That the Holocaust is now acceptable fodder for tasteful, Oscar-attracting thrillers has been the case for awhile, long before Kate Winslet got nude and attempted to read a menu in The Reader.
Most of these “tradition of quality” Holocaust dramas at least pay lip service to the notion that, when it comes to the mass extermination of 6 million European Jews, there are no acceptable answers. Any “explanation” of the event would be an unspeakable vulgarity.
Even so, a lot of these movies say one thing and do another. In other words, while the specter of the Holocaust hangs like a dark curtain over the lives of those who survived it (both Jews and Nazis alike) to the point that it feels like their lives will never truly be lived or reach any satisfying sort of closure, many Holocaust thrillers emphasize standard-issue narrative resolutions.

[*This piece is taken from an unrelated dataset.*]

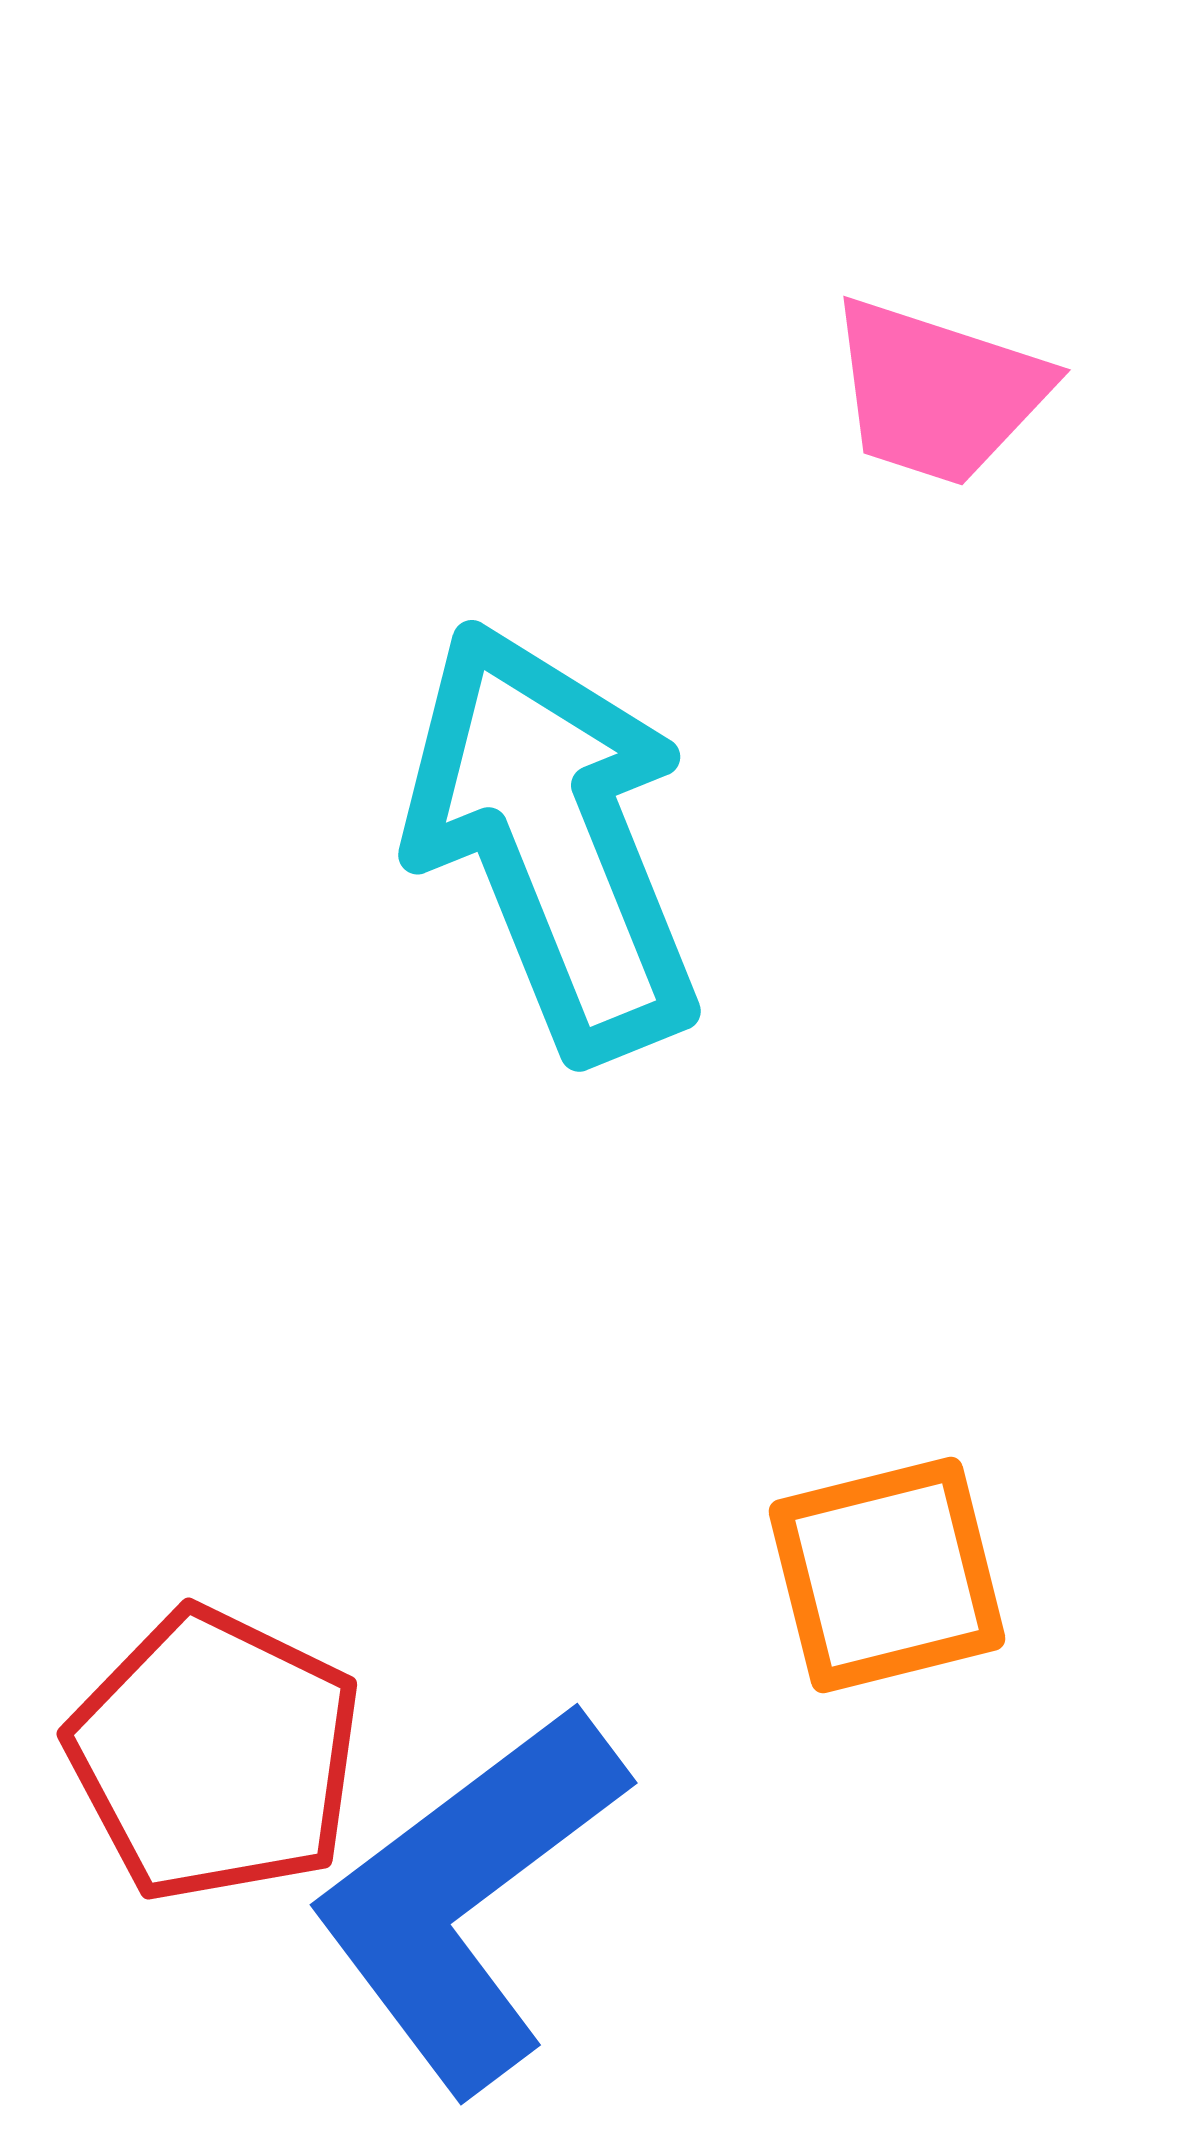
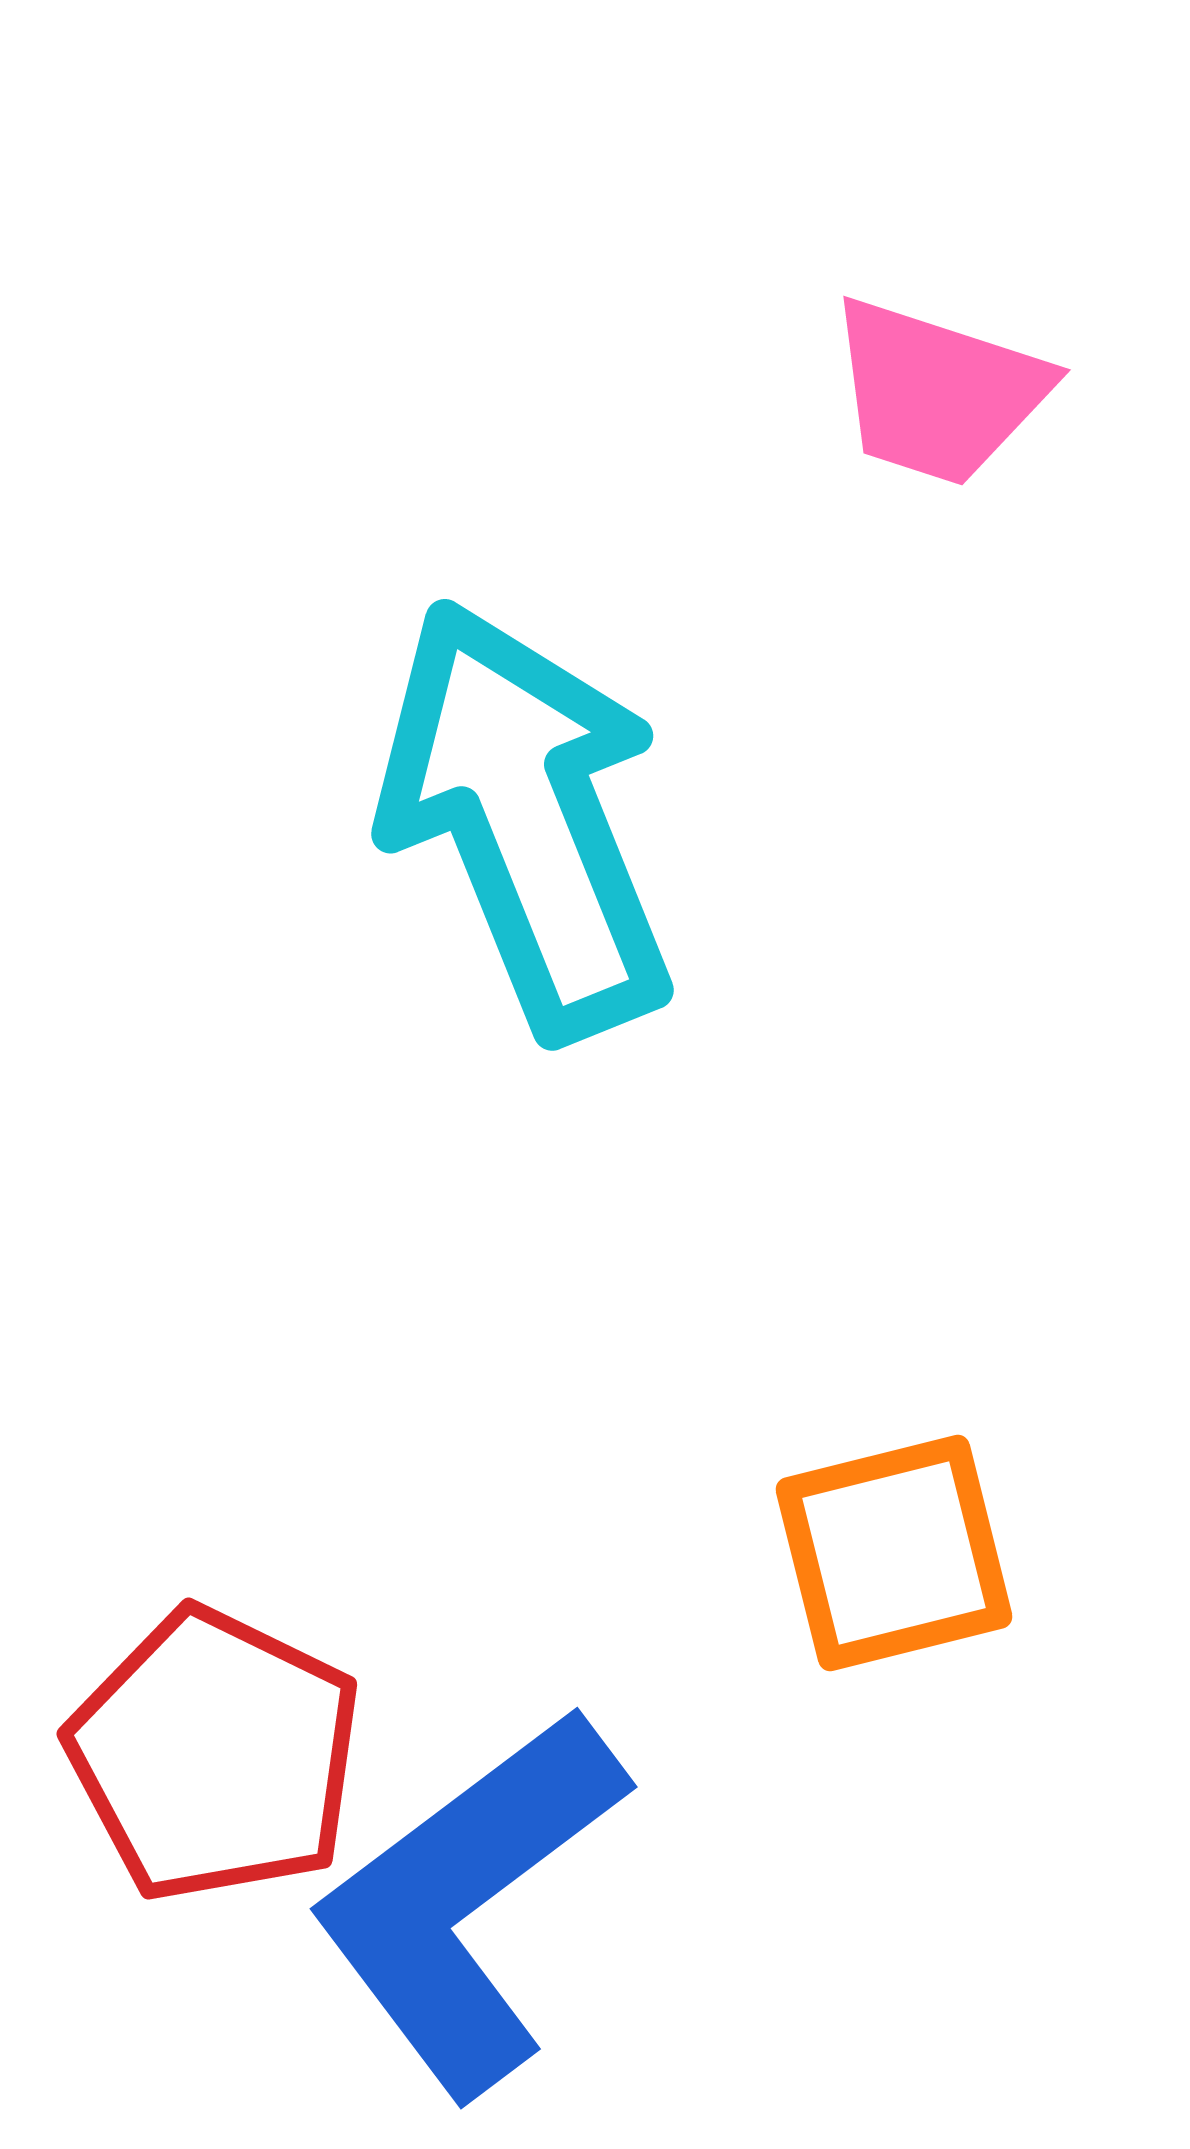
cyan arrow: moved 27 px left, 21 px up
orange square: moved 7 px right, 22 px up
blue L-shape: moved 4 px down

Which isn’t to say they get the Holocaust “wrong,” but rather they cheapen it almost more than, say, some of the more unspeakably vulgar grindhouse exploitations of Hitler’s “final solution” (i.e. Salon Kitty or The Night Porter).
That’s why probably the best single scene in The Reader (a movie not just problematic but downright thematically offensive) was when Lena Olin scoffs at Ralph Fiennes for even thinking about making anything “right.”
Which is what Helen Mirren’s character in the new thriller The Debt spends most of the film’s running time trying not to do. Her character, Mossad agent Rachel Singer, is revered for having killed the now incognito Butcher of Birkenau (real life Nazi surgeon/monster Josef Mengele) along with her fellow agents Stephan Gold (Tom Wilkinson) and David Peretz (Ciarán Hinds) back in the 1960s.
She eventually married the former. The latter seems haunted and throws himself in front of a bus at the tail end of the movie’s opening credits.
As Rachel’s daughter prepares to launch her non-fiction account of Rachel & Company’s heroic mission (which was actually somewhat botched, as their original intentions were to deliver the Butcher to Israel to stand public trial), it becomes increasingly clear that there are a few fictions mixed in with their story about what really happened.
Director John Madden (Shakespeare in Love) jumbles the chronology in such a way that the big question mark of “what really happened” is never less than engrossing. But, again, the streamlined professionalism of such thrillers ends up steamrolling over the terrifying realities of the 20th century’s darkest hour.